A k-coloring or k-labeling of the vertices of a single-component undirected graph G with $n$ vertices can be a proper coloring or not. If it is not a proper coloring, such that each vertex has neighbors on its edges which are of a different color or label, then for each possible labeling, it possible to count the number of vertices which have a proper coloring locally as an integer $x \in \{0,n\}$, and those which do not $y = n-x$. Let us call the vertices which are locally properly colored "stable", and those which have at least one neighbor with the same color label "unstable." The set of all possible labelings, of which there are $k^n$ can be partitioned into $n+1$ sets by the metric of how many vertices are unstable for each coloring.
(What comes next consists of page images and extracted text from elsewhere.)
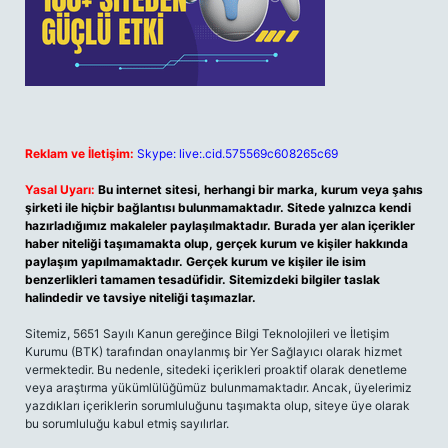
Reklam ve İletişim:
Skype: live:.cid.575569c608265c69
Yasal Uyarı:
Bu internet sitesi, herhangi bir marka, kurum veya şahıs
şirketi ile hiçbir bağlantısı bulunmamaktadır. Sitede yalnızca kendi
hazırladığımız makaleler paylaşılmaktadır. Burada yer alan içerikler
haber niteliği taşımamakta olup, gerçek kurum ve kişiler hakkında
paylaşım yapılmamaktadır. Gerçek kurum ve kişiler ile isim
benzerlikleri tamamen tesadüfidir. Sitemizdeki bilgiler taslak
halindedir ve tavsiye niteliği taşımazlar.
Sitemiz, 5651 Sayılı Kanun gereğince Bilgi Teknolojileri ve İletişim
Kurumu (BTK) tarafından onaylanmış bir Yer Sağlayıcı olarak hizmet
vermektedir. Bu nedenle, sitedeki içerikleri proaktif olarak denetleme
veya araştırma yükümlülüğümüz bulunmamaktadır. Ancak, üyelerimiz
yazdıkları içeriklerin sorumluluğunu taşımakta olup, siteye üye olarak
bu sorumluluğu kabul etmiş sayılırlar.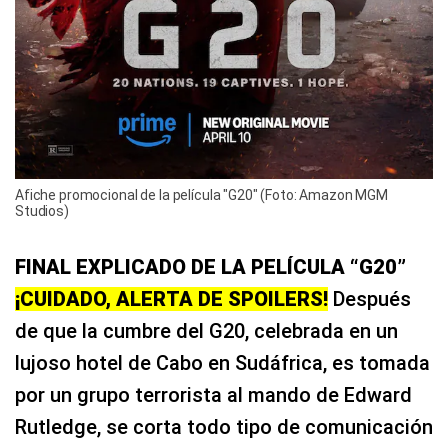
Afiche promocional de la película "G20" (Foto: Amazon MGM
Studios)
FINAL EXPLICADO DE LA PELÍCULA “G20”
¡CUIDADO, ALERTA DE SPOILERS!
Después
de que la cumbre del G20, celebrada en un
lujoso hotel de Cabo en Sudáfrica, es tomada
por un grupo terrorista al mando de Edward
Rutledge, se corta todo tipo de comunicación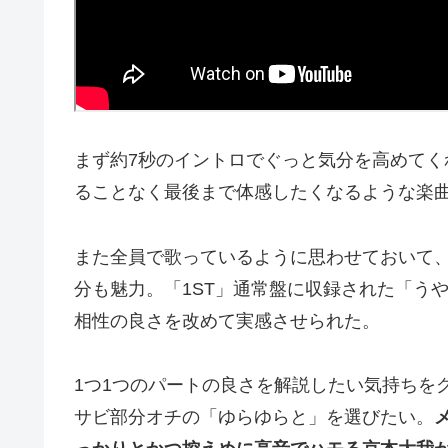
まず約7秒のイントロでぐっと気分を高めて
ることなく最後まで体感したくなるような楽
また全員で歌っているように思わせておいて、
分も魅力。「1ST」通常盤に収録された「うやむや
相性の良さを改めて実感させられた。
1つ1つのパートの良さを解説したい気持ちを
サビ部分オチの「ゆらゆらと」を選びたい。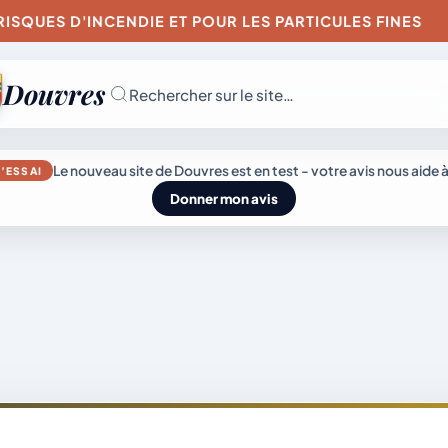
ES D'INCENDIE ET POUR LES PARTICULES FINES
Douvres
Rechercher sur le site…
JEUDI 6 AOÛT 202
Le nouveau site de Douvres est en test - votre avis nous aide à
’ESSAI
Secrétariat
Donner mon avis
ouvert
Lundi, mardi, jeudi,
vendredi de 8h30 
L’actu
Mairie &
12h et après-midi
sur rendez-vous.
du
Vie
Samedi sur rendez
genda
village
municipale
vous.
04 74 38 22 78
mairie@douvres.
140 Place de la
Babillière, 01500
émarches
Découvrir
Douvres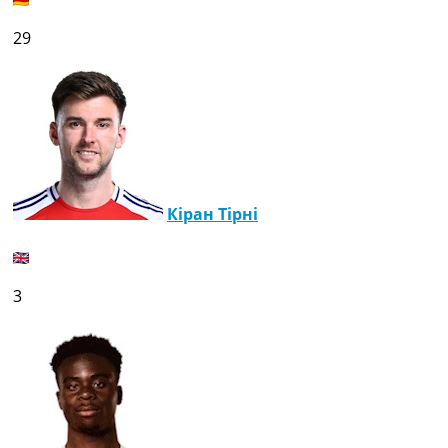
29
Кіран Тірні
3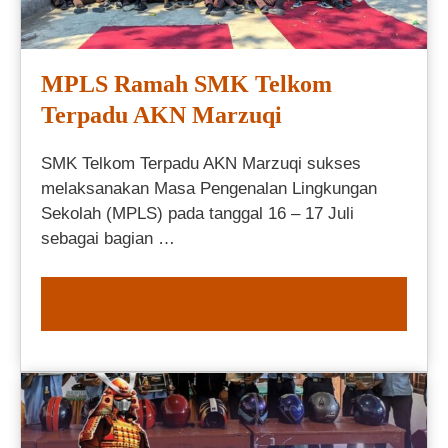
MPLS Ramah SMK Telkom
Terpadu AKN Marzuqi
SMK Telkom Terpadu AKN Marzuqi sukses
melaksanakan Masa Pengenalan Lingkungan
Sekolah (MPLS) pada tanggal 16 – 17 Juli
sebagai bagian …
READ MORE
What is the size of each partition from 0-unstable to n-unstable? Is there a particular name for this type of partitioning? Obviously, if we are setting $k=2$, then the size of the partition of 0-unstable is 2 if the graph G is bipartite and allows for a proper-2-coloring; if $k=3$ and the graph is 3-colorable, then the size of the partition of 0-unstable is 6; etc.
Of course, this partitioning can be calculated by brute force methods in exponential time ($k^n$) by enumerating over all possible labelings with $k$ labels on a graph with $n$ vertices.
For what classes of graphs is the problem tractable? For example, as described below in one answer, for star graphs $S_m$ with $m$ leaves and $n=m+1$ vertices, the distribution is almost the binomial distribution, with $2$ as the size of the 0-unstable partition, zero as the size of the 1-unstable partition, and $2 {m \choose j-1}$ as the size of the $j$-unstable partition where $1\lt j \le n$.